Un año después de la escalada sin precedentes, un trabajador humanitario de Islamic Relief* en Gaza mira atrás con incredulidad y desesperación por todo lo que él y su familia han soportado y se pregunta qué tipo de futuro le queda a la gente de Gaza.
El primer día que nos conocimos, queridos lectores, fue hace un año. En aquel entonces, yo intentaba abrir una ventana para que vieran lo que estaba sucediendo en Gaza. Durante el último año, me acostumbré a hablar con vosotros, me reconfortaba escribir sobre mis altibajos, mis esperanzas y temores, mis sueños y pesadillas. Nunca pensé que seguiría escribiendo estos diarios de guerra un año después. Realmente esperaba que este fuera un hito que nunca alcanzaríamos. Todavía no puedo comprender la idea de que ha pasado un año entero y la situación sigue siendo la misma. Esperaba que mis palabras pudieran generar algún cambio, pero, a medida que pasaba el tiempo, me resigné a la idea de que solo estaba contando mi historia.

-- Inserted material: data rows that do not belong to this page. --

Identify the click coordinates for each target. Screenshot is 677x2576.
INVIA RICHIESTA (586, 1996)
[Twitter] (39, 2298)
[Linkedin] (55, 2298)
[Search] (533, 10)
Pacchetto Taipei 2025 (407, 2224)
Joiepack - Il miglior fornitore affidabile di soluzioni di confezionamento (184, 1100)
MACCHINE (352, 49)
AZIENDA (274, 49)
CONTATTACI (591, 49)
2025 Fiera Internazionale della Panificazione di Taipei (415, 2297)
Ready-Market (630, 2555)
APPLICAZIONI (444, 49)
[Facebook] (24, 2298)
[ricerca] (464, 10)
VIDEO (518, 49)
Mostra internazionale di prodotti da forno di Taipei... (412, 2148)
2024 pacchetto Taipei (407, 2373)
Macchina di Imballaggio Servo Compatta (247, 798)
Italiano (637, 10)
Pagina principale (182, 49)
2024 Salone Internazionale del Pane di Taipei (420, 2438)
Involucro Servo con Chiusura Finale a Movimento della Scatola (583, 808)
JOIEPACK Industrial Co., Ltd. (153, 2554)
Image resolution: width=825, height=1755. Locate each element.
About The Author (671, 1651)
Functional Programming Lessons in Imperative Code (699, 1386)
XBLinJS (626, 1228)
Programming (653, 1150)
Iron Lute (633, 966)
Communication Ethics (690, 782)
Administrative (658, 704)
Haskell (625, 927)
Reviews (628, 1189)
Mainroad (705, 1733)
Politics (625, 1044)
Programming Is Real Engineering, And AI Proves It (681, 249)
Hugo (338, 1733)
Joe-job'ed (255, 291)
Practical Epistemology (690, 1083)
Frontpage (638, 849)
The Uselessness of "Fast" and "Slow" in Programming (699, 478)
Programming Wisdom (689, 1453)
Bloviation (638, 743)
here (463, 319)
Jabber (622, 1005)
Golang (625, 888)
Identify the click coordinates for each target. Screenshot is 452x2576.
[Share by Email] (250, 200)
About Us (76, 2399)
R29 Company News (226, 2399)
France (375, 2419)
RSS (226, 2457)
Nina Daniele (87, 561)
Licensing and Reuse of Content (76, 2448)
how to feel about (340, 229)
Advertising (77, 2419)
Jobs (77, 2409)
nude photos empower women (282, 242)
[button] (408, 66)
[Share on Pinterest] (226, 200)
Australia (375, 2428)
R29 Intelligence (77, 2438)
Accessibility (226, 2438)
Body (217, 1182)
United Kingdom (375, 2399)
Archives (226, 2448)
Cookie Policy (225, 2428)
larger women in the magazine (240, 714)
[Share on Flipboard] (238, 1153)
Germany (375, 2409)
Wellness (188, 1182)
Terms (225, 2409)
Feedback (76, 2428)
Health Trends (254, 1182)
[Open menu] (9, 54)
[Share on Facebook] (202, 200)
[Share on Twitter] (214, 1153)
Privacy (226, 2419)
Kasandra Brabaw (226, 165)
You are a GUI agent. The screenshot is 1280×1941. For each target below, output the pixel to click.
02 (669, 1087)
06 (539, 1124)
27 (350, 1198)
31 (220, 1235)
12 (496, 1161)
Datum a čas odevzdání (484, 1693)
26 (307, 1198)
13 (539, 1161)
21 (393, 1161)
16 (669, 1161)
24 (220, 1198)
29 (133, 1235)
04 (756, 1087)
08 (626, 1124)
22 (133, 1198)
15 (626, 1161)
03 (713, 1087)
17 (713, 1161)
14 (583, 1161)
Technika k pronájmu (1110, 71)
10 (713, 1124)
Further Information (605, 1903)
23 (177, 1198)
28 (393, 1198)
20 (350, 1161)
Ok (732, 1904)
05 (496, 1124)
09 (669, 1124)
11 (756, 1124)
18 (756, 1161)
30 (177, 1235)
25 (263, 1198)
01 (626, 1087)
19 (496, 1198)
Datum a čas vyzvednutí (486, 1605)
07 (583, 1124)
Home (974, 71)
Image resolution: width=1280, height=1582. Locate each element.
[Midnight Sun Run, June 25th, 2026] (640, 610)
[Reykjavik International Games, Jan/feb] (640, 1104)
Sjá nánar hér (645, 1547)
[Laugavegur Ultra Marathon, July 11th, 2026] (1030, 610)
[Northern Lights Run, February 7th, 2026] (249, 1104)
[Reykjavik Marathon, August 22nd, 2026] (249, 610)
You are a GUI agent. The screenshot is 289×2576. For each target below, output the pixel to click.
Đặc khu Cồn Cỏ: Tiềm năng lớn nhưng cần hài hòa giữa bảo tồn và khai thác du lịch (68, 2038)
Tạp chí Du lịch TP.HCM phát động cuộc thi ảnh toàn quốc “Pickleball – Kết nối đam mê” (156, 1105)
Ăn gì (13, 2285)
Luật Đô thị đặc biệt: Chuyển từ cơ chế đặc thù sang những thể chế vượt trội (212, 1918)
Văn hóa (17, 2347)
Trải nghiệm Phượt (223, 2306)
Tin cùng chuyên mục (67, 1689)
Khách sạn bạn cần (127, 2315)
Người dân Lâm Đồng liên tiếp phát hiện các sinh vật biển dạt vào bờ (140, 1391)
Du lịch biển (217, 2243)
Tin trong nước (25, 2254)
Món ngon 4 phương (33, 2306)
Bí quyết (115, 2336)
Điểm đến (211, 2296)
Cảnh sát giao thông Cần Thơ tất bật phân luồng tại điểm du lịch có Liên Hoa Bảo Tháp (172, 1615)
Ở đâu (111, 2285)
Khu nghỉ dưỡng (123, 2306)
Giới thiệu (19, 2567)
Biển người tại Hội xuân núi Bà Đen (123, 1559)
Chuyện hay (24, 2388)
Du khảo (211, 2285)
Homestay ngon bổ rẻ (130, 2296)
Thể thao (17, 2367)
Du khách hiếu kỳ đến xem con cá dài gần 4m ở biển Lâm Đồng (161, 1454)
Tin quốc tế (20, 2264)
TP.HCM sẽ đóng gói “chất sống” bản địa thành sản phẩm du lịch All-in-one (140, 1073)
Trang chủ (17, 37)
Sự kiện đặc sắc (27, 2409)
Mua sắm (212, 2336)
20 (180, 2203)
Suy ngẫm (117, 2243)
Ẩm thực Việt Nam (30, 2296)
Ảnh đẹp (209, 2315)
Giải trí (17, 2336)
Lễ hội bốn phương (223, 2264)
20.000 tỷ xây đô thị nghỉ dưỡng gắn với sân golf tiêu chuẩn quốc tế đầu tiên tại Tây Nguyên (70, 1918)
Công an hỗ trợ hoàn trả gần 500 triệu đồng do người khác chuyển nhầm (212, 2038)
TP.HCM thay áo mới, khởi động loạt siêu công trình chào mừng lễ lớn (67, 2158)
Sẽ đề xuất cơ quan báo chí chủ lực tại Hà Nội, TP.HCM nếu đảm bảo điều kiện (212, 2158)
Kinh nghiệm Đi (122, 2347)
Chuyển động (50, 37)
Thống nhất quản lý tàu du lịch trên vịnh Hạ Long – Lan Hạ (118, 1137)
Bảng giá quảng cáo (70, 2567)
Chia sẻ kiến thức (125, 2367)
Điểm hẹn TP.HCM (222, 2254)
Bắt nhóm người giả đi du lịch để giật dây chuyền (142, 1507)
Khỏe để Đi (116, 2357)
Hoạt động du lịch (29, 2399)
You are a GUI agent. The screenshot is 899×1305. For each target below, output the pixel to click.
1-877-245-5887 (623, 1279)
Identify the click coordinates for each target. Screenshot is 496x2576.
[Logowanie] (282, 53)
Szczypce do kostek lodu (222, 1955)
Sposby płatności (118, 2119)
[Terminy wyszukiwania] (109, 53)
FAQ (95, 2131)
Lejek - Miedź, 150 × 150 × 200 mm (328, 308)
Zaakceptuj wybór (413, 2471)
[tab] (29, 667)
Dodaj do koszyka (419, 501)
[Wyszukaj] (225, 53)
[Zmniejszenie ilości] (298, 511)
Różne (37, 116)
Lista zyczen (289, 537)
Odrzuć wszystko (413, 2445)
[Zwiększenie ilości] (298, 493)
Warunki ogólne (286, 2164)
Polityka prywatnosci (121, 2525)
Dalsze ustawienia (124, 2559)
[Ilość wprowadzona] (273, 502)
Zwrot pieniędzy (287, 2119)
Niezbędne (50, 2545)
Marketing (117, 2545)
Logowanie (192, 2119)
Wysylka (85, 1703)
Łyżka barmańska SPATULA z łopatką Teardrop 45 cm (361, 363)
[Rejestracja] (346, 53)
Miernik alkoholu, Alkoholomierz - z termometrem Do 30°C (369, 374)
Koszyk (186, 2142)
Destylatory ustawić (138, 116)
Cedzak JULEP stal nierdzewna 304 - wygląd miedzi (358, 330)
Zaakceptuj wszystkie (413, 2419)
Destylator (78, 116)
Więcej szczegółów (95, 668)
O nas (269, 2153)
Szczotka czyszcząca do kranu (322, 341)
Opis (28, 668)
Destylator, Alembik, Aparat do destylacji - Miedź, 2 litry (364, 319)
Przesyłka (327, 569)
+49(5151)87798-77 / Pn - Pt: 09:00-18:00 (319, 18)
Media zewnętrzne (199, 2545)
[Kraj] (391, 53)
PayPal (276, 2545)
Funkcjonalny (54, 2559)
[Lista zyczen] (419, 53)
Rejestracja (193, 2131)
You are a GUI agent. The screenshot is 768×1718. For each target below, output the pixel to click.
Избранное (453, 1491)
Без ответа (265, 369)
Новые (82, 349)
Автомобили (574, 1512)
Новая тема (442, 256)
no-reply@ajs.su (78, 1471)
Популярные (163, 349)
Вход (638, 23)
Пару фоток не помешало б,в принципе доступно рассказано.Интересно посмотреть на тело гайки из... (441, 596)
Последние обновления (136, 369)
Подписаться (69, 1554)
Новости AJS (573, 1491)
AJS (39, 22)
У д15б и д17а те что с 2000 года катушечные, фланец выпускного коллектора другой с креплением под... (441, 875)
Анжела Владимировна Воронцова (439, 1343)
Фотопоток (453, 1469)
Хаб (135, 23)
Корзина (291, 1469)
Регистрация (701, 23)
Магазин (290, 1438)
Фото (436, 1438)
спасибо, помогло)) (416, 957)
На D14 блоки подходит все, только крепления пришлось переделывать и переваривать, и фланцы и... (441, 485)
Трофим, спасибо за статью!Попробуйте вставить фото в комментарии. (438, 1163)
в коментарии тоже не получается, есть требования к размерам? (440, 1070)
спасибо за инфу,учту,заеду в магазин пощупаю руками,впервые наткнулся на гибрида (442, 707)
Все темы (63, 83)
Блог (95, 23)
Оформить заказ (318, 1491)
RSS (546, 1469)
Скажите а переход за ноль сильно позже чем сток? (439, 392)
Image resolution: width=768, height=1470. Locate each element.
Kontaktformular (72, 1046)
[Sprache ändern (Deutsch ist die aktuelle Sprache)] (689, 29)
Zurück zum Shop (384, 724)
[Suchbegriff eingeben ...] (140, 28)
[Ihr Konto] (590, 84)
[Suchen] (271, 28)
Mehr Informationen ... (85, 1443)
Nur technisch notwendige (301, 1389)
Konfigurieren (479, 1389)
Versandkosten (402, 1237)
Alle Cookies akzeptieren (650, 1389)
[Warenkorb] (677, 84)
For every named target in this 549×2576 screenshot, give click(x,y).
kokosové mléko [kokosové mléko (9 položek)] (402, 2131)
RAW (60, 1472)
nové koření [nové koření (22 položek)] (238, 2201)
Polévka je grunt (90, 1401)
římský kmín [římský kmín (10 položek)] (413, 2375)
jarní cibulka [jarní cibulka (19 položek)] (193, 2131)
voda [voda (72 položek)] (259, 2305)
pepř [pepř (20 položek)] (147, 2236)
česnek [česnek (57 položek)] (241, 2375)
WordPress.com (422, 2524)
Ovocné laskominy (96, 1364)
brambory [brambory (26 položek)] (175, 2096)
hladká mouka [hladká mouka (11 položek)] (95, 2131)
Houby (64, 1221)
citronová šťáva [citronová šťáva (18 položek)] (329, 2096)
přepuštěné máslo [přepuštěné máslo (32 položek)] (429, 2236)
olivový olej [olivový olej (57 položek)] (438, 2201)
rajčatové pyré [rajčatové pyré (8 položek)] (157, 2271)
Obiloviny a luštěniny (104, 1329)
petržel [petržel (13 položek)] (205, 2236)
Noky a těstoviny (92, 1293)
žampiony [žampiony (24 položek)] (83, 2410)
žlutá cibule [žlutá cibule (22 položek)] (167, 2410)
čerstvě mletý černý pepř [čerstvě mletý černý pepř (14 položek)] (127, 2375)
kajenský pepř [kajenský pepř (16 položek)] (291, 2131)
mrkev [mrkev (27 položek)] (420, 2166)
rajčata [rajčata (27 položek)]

Al menos todavía puedo contar mi historia.
No soy un héroe, soy como vosotros, mis lectores. Un tipo normal, un padre que desea brindar lo mejor a su familia, un soñador que desea un mundo mejor. Un hombre que clama por la paz. Soy simplemente yo.
Este año ha sido el peor de mi vida, sin duda. Siempre pensé que un solo año en la vida no es gran cosa, pero este nos ha agotado a mí y a mi familia más de lo que os podéis imaginar. Lo peor es que hemos pasado este año manteniendo viva la esperanza de que la crisis terminaría. Hemos estado siguiendo como locos cualquier noticia de un alto el fuego, esperando que se produzca. Pero tras un año, sigo sin ver ningún alto el fuego a la vista. Siento que ha sido parte de una guerra psicológica para seguir alimentándonos con falsas esperanzas.
En julio, le prometí a mi esposa que el año que viene no celebraríamos su cumpleaños de esta manera. Queríamos irnos de Gaza para darles a nuestros hijos una mejor oportunidad de vida. Pero no pudimos. Seguí diciéndome a mí mismo que la próxima gran ocasión familiar se celebraría en nuestra propia casa. Pero nuestra casa se ha ido, y nuestros recuerdos se han ido con ella.
Esta guerra nos ha afectado profundamente. Cada respiración duele. Cada mañana me despierto y me doy cuenta de que todavía no duermo en mi propia cama. Cada momento que sé que no puedo ir a buscarles los juguetes a mis hijos me duele. Ha sido un año de tortura, de hambruna, de pérdida, de aniquilación. Un año como ningún otro.